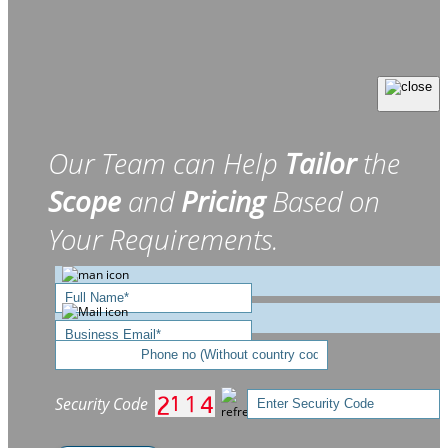
Our Team can Help
Tailor
the
Scope
and
Pricing
Based on
Your Requirements.
Security Code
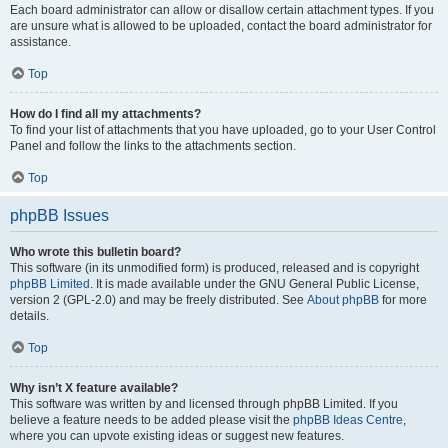
Each board administrator can allow or disallow certain attachment types. If you
are unsure what is allowed to be uploaded, contact the board administrator for
assistance.
Top
How do I find all my attachments?
To find your list of attachments that you have uploaded, go to your User Control
Panel and follow the links to the attachments section.
Top
phpBB Issues
Who wrote this bulletin board?
This software (in its unmodified form) is produced, released and is copyright
phpBB Limited
. It is made available under the GNU General Public License,
version 2 (GPL-2.0) and may be freely distributed. See
About phpBB
for more
details.
Top
Why isn’t X feature available?
This software was written by and licensed through phpBB Limited. If you
believe a feature needs to be added please visit the
phpBB Ideas Centre
,
where you can upvote existing ideas or suggest new features.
- - -
What to produce:
Before you return the listing, strip out its pictures; all else must match exactly.

Task answer:
Our Team can Help
Tailor
the
Scope
and
Pricing
Based on
Your Requirements.
Security Code
Each board administrator can allow or disallow certain attachment types. If you
are unsure what is allowed to be uploaded, contact the board administrator for
assistance.
Top
How do I find all my attachments?
To find your list of attachments that you have uploaded, go to your User Control
Panel and follow the links to the attachments section.
Top
phpBB Issues
Who wrote this bulletin board?
This software (in its unmodified form) is produced, released and is copyright
phpBB Limited
. It is made available under the GNU General Public License,
version 2 (GPL-2.0) and may be freely distributed. See
About phpBB
for more
details.
Top
Why isn’t X feature available?
This software was written by and licensed through phpBB Limited. If you
believe a feature needs to be added please visit the
phpBB Ideas Centre
,
where you can upvote existing ideas or suggest new features.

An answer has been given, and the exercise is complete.